Energy: A Global Market, a Domestic Need

By January 9, 2007Energy

The latest news from South America features familiar and depressing stories about Venezuela’s caudillo, Hugo Chavez, destroying more of the country’s productive wealth by nationalizing the telecommunications industry and electric utilities. And he sent a threatening message to foreign oil companies:

International companies have the control of the upgrading of heavy crude. No! This should pass to be property of the state.

Not that socialism — and concommitant draining of oil revenues to serve populist ends — has served Venezuela’s oil industry well. Investment has plunged and productivity faltered.

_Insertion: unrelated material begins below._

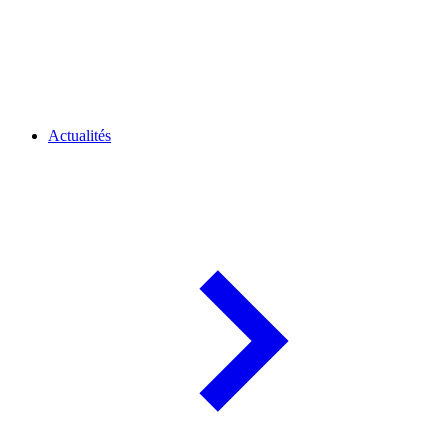
Actualités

The consequences may damage the U.S. economy, according to this June 2006 GAO report on energy security (.pdf file):

(Long-term) reductions in Venezuela’s oil production and exports are a concern for U.S. energy security, especially in light of current tight supply and demand conditions in the world oil market. If Venezuela fails to maintain or expand its current level of production, the world oil market may become even tighter than it is now, putting further pressure on both the level and volatility of energy prices.

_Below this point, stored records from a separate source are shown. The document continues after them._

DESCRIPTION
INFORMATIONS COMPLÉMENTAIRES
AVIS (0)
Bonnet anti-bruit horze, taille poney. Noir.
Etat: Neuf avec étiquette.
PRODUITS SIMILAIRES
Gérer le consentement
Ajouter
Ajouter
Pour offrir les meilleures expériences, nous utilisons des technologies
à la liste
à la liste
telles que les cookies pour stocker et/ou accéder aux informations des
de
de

Venezuela is one of several major oil-producing countries where corruption, incompetence and lack of investment may cripple the flow of petroleum from government-run companies. Foremost among them are Mexico and Russia, with Nigeria and other African nations in the running, notes Ronald Bailey in this illuminating piece on the Reason Magazine website.

We hear a lot from the new Congress about achieving “energy independence,” but the rhetoric seems too often divorced for international reality and market forces. In the real world, corrupt, power-hungry and inefficient state monopolies are threatening the supply of oil, a global commodity. In that real world, singling out the U.S. oil industry for punitive tax treatment and blocking further energy development on government lands makes no sense at all — economically OR politically.

Or, as the Detroit News put it, cutting to the chase: “Special tax breaks to encourage oil and gas exploration are also in the Democrats’ sights. We know where this will lead — less exploration, tighter supplies and higher prices for consumers.”